The Obama administration, for a second straight day Wednesday, frustrated Democratic lawmakers by declining to say whether it backs their demands for more civil liberties safeguards in anti-terrorism surveillance and property seizures.

Democrats on the Senate Judiciary Committee kept pressing Assistant Attorney General David Kris to go beyond previous administration statements that the White House supports continuing provisions of the USA Patriot Act that will expire at year’s end.

“We don’t have an official administration position” on any proposed legislation, Mr. Kris said.

Chairman Patrick J. Leahy, Vermont Democrat, had asked whether the administration would back his proposal to continue the expiring sections for four years with revisions and increase audits of the government’s actions.

Sen. Richard J. Durbin, Illinois Democrat, sought a commitment to protect libraries from unreasonable requests for information on people using the facilities.

Sen. Dianne Feinstein, California Democrat and chairman of the Intelligence Committee, asked, “Is there anything [in Mr. Leahy’s bill] that would impede or affect” a current terrorism investigation in New York and Colorado?”

“The cards are rather stacked” in favor of the government, Mr. Leahy said.

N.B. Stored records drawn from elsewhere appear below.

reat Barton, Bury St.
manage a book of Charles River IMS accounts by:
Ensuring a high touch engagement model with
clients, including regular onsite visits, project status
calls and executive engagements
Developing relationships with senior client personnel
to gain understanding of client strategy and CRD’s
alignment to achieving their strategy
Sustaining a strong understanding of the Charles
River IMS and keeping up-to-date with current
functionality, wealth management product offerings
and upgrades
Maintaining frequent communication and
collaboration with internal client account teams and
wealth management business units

Mr. Kris responded, “We’re willing to look to see if these tools can be sharpened.”

CONGRESS

VA bonuses challenged on Hill

Lawmakers on Wednesday questioned whether millions of dollars in bonuses were appropriately awarded to employees at the Veterans Affairs Department.

The agency’s inspector general recently found that over a two-year period, $24 million in bonuses were awarded to technology office employees at the VA, some under questionable circumstances. It also detailed abuses, ranging from nepotism to an inappropriate relationship between two VA employees.

In a separate issue involving bonuses at the agency reviewed by the Veterans’ Affairs House oversight subcommittee, executives within all departments were awarded $4.3 million in performance bonuses in the last fiscal year, some more than $60,000, said Rep. Harry E. Mitchell, Arizona Democrat, who chaired a subcommittee hearing on the issue.

The VA has nearly 1 million claims to process and has faced criticism in areas of quality control because of issues such as endoscopic-procedure problems at three Southeast hospitals that potentially exposed thousands of veterans to infections. The problems make it even more relevant to review the awarding of bonuses, Mr. Mitchell said.

“The bonus system must allocate responsibility where it lies,” Mr. Mitchell said.

CHILD CARE

Funds release sought for day care

Sen. Kirsten Gillibrand, New York Democrat, said her state has been unable to spend nearly $97 million in federal stimulus dollars allocated for day care centers because a federal agency has not issued adequate guidelines on how to spend it.

Mrs. Gillibrand asked Health and Human Services Secretary Kathleen Sebelius in a letter to take quick action so the money can be spent.

The affected day care centers fall under the Child Care and Development Block Grant Act of 1990, which was designed to help low-income families receive day care. Mrs. Gillibrand said the day care centers are counting on the money and need it for staffing and in other areas.

Some states have already started spending the funding.

MEMORIAL

NFL players pledge for King memorial

The NFL Players Association is pledging to raise or donate $1 million to help build the Martin Luther King Memorial planned for the national Mall in Washington.

DeMaurice Smith, the association’s executive director, announced the pledge Wednesday at a luncheon with the Congressional Black Caucus. He said King was an inspiration to many NFL players.

The gift brings the fundraising total to $107 million of the $120 million needed to build the memorial.